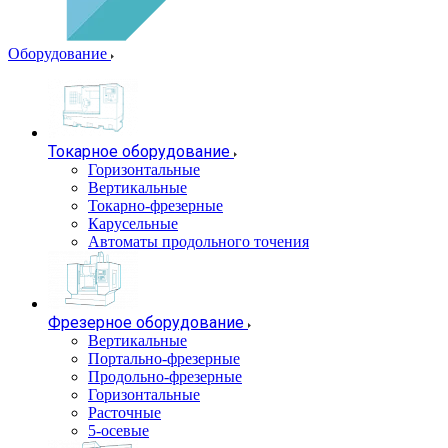
Оборудование
Токарное оборудование
Горизонтальные
Вертикальные
Токарно-фрезерные
Карусельные
Автоматы продольного точения
Фрезерное оборудование
Вертикальные
Портально-фрезерные
Продольно-фрезерные
Горизонтальные
Расточные
5-осевые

****

## About this exercise:
Your response should consist solely of the lines from the one that holds "Автоматы продольного точения" through the end of the listing above, reproduced exactly.

## Answer for this exercise:
Автоматы продольного точения
Фрезерное оборудование
Вертикальные
Портально-фрезерные
Продольно-фрезерные
Горизонтальные
Расточные
5-осевые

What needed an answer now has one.